The task ::
Send back exactly the lines from the opening line of the records below through the one with "lezioni 2021".

Data shown ::
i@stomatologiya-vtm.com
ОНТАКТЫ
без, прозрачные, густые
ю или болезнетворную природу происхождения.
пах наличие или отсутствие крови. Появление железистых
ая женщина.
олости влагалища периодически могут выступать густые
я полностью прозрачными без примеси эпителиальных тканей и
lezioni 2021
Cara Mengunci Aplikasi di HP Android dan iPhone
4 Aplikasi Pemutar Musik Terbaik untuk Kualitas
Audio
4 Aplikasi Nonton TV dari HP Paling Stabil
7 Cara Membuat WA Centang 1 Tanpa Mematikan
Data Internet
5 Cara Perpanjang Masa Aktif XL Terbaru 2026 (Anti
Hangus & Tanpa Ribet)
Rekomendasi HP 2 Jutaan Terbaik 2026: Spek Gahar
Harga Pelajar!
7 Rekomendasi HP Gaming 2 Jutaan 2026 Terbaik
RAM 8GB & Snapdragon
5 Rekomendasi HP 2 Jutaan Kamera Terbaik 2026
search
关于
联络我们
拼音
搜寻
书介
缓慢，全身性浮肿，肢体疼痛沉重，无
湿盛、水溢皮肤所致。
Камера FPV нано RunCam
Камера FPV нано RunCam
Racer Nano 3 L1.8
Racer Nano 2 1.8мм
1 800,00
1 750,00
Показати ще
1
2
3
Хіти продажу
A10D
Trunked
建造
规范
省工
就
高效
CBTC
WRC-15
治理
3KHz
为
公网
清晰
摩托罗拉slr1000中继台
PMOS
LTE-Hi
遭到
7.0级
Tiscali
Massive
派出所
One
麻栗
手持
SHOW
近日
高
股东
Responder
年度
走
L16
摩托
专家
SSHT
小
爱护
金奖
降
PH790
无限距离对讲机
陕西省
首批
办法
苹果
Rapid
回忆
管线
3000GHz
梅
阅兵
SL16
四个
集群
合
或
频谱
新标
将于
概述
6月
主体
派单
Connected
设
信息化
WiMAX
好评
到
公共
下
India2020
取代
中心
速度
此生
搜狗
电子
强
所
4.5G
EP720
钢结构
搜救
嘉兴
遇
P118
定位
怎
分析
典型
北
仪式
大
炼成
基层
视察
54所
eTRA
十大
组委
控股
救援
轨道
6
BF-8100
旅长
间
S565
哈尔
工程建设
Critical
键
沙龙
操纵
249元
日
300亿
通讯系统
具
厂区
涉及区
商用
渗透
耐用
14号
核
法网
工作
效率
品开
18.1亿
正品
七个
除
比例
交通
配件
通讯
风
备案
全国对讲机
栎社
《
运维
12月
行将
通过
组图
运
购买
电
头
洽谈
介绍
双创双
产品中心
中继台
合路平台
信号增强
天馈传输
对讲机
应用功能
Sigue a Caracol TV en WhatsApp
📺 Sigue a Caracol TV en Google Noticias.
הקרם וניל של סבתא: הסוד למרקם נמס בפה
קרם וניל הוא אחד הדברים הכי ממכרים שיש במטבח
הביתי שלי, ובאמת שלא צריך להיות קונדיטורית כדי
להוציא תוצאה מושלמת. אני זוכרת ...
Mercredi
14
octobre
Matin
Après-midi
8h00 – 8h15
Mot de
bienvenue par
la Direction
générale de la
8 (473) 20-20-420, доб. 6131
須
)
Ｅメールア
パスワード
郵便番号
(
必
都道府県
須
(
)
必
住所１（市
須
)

Answer to this task ::
i@stomatologiya-vtm.com
ОНТАКТЫ
без, прозрачные, густые
ю или болезнетворную природу происхождения.
пах наличие или отсутствие крови. Появление железистых
ая женщина.
олости влагалища периодически могут выступать густые
я полностью прозрачными без примеси эпителиальных тканей и
lezioni 2021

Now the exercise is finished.